# Massive Artillery Tactics



## emporershand89 (Jun 11, 2010)

So the reason I have started this thread is to discuss the use of massive artillery bombardment both in the Table Top and the Ficitonal Universe. 

For the first I wish to ask if anyone has attempted such a feat, and if you have how did it work out. Currently I'm looking at 5-7 Basiliks or a few Conquerer's mixed with Infantry/Heavy Weapons. the main idea is to just throw as much heavy orancance at the enemy and wipe them out before they come into their effective range(similar to Tau tactics). I wish to use this to Pound Sand on my DE freind. Any comments, thoughts, suggestions?

Secondly in the Fictional Universe how affective is Artillery really? Does it really do as much as they books say or is it more a grinding tool of war for low-ranking commanders using Basic tactics(like in Gaunts Ghost series)?


----------



## Magpie_Oz (Jan 16, 2012)

In theory massed guns should be very effective. 
Even if the enemy gets through your defensive screen they still have a job to do taking out that many guns. 
The only draw back will be the points cost and how much you have to sacrifice from the rest of the army to get these levels of guns.

As for the performance of arty in the fluff well as always it is a good or as bad as it needs to be for the story.


----------



## Deathypoo (Jun 27, 2011)

Does your artillery have night vision?
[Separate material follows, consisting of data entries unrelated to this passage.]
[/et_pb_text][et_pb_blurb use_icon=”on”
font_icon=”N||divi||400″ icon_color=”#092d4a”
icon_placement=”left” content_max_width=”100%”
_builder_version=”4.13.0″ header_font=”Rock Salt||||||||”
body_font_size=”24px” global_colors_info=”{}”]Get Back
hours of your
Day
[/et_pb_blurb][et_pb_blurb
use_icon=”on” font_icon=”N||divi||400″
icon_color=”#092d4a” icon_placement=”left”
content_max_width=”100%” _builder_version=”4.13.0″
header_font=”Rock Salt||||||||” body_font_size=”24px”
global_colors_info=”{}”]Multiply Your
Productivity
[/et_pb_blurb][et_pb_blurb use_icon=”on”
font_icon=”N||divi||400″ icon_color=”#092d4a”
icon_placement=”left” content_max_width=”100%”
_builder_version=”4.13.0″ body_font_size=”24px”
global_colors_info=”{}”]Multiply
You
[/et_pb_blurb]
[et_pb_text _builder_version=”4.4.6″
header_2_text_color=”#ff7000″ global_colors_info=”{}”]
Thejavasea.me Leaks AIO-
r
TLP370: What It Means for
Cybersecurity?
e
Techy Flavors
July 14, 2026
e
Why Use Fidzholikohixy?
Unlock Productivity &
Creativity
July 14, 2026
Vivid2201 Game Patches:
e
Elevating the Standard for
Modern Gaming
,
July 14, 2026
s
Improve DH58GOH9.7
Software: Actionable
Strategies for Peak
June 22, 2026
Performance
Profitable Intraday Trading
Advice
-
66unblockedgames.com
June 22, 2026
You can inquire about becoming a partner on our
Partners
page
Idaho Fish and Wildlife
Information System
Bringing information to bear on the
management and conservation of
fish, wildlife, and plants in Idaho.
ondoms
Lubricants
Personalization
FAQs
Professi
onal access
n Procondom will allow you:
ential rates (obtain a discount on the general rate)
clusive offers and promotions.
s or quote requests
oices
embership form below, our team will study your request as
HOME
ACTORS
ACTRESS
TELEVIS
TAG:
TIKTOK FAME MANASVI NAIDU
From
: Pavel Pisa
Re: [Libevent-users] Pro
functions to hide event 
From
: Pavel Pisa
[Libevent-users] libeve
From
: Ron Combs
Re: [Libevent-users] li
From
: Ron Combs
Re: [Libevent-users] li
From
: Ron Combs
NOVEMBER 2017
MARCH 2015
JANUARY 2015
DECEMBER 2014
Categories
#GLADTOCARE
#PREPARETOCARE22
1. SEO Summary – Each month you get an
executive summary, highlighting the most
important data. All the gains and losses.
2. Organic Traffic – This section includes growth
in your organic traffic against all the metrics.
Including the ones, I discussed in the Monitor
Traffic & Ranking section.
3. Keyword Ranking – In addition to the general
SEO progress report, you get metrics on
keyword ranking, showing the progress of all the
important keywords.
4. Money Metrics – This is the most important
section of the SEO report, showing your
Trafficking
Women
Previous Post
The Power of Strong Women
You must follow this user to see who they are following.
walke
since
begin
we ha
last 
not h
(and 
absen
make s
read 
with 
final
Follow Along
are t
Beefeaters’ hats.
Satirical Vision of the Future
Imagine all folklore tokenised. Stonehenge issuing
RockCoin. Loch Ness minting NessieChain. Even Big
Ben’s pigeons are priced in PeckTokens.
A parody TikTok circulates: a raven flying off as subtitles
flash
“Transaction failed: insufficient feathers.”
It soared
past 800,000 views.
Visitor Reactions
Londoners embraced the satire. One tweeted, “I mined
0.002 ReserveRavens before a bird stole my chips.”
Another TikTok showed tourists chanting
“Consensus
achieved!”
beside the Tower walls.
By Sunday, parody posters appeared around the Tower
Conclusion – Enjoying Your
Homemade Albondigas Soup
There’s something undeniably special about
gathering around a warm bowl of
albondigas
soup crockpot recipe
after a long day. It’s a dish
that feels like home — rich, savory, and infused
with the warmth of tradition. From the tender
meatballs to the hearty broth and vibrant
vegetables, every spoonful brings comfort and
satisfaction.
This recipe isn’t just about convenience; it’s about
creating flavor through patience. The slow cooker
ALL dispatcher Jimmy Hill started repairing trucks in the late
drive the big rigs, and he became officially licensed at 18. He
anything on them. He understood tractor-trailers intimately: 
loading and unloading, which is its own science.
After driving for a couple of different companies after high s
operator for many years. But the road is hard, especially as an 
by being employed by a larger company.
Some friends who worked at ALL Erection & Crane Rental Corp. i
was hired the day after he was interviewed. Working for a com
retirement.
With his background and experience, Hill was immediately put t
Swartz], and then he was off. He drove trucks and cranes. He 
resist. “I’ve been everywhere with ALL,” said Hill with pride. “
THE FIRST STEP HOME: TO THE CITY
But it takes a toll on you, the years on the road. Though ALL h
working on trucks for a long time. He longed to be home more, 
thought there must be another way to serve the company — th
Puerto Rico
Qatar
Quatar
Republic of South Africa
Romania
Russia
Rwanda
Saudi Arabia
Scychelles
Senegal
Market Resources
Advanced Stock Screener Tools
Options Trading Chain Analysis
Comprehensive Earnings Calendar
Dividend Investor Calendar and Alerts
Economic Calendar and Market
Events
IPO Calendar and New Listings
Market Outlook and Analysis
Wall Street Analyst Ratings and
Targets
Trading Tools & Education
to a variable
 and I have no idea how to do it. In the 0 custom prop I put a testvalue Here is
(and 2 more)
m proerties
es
I feel like you auto-lose any game that starts at night, no?


----------



## Magpie_Oz (Jan 16, 2012)

Deathypoo said:


> Does your artillery have night vision? I feel like you auto-lose any game that starts at night, no?


Why would that be so ?


----------



## The_Werewolf_Arngeirr (Apr 3, 2012)

Ive had the horror of facing a game of pure basilisks, it utterly raped my Dark eldar which were situated completely wrong for facing against that kind of army, but it was pretty brutal.


----------



## Loki1416 (Apr 20, 2010)

Don't know if it counts, but I had 3 PPL in my GK list that had Orbital Strike. That was a lot of pie plates coming down and was a blast for me. My two opponents HATED it. We played 1v1v1 with the home rule that you could shoot into the other peoples melee as long as none of your guys were involved. I cleaned house!


----------



## The_Werewolf_Arngeirr (Apr 3, 2012)

Loki1416 said:


> Don't know if it counts, but I had 3 PPL in my GK list that had Orbital Strike. That was a lot of pie plates coming down and was a blast for me. My two opponents HATED it. We played 1v1v1 with the home rule that you could shoot into the other peoples melee as long as none of your guys were involved. I cleaned house!


ive done that one when Ive done battle royales with old friends. Ill miss those days, but they just grew out of the game cause they hated 6th.


----------



## Deathypoo (Jun 27, 2011)

Magpie_Oz said:


> Why would that be so ?



Maybe "auto-lose" is an exaggeration, but night fighting starts certainly favor closer range/melee armies, and having the longest range/shootiest possible army intuitively makes me think the effect would be exaggerated. Am I missing something?


----------



## scscofield (May 23, 2011)

It is a single turn of night fight and there will still be plenty of shooting before the armies hit melee. 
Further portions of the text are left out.